Thai model (born 1977)

Emma Masterson, also known as Worarat Suwannarat (วรรัตน์ สุวรรณรัตน์, born 22 January 1977) is a Thai actress, model, and television presenter who was crowned Miss Asia Pacific 1997. She hosted talk show Sawasdee Bangkok and was an ambassador for the Tourism Authority of Thailand.

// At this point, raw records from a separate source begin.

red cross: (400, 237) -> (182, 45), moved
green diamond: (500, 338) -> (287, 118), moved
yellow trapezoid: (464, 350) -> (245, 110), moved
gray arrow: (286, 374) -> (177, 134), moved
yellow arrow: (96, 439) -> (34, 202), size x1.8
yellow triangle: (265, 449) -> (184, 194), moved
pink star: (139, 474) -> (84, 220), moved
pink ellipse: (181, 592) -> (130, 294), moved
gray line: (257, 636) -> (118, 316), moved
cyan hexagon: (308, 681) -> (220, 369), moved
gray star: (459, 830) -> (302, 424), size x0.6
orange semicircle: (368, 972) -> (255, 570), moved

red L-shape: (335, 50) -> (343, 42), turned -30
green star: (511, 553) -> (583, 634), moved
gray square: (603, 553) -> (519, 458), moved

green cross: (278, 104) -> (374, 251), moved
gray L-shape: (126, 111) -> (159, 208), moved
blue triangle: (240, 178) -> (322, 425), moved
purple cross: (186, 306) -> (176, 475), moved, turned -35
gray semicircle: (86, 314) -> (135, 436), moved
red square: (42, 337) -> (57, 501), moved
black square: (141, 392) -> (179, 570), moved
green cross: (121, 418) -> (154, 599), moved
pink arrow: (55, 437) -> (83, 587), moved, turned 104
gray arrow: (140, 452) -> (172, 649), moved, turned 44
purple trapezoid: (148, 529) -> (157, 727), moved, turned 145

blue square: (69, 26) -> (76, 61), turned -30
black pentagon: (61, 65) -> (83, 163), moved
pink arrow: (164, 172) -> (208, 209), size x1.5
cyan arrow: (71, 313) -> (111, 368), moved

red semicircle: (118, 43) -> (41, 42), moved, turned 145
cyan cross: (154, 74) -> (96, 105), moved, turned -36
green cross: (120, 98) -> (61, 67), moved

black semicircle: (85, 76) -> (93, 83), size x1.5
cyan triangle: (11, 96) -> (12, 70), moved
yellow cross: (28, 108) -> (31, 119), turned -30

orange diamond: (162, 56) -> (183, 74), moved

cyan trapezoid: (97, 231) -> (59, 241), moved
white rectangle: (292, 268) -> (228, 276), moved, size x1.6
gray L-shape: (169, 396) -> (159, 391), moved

==Early life and education==
Masterson was born in Bangkok but raised in Ireland to an Irish father and a Thai Irish mother. Despite being raised in Ireland, she is fluent in both English and Thai. She received her Bachelor's degree in Faculty of Business from Assumption University, with Principal’s Honor Roll, a Master's degree in Faculty of Liberal Arts, education of European Studies from Chulalongkorn University, with Principal’s Honor Roll, another Master's degree in Faculty of Philosophy, University of Cambridge, with Principal’s Honor Roll and a Ph.D. of Political Science from University of Freiburg, Germany.

==Pageantry==
She was the first runner-up in the 1997 Miss Thailand pageant with the special award "Miss Popular Vote" from the audiences. She represented Thailand at the 1997 Miss Asia Pacific pageant held in Davao City, Philippines and won the competition, becoming the third Thai woman to capture the title. She also won the special award title Miss Best Smile.

==Actress==
She starred in several Thai television soap opera, mostly as leading actress. Her most famous work is Angkor, an action series where she and Pete Thongchua lead the role, produced and directed by Chalong Pakdeevijit. The series achieved Thailand TV rating of 30, highest achieved by the director of the series. The three reunited in another action series Thong 5.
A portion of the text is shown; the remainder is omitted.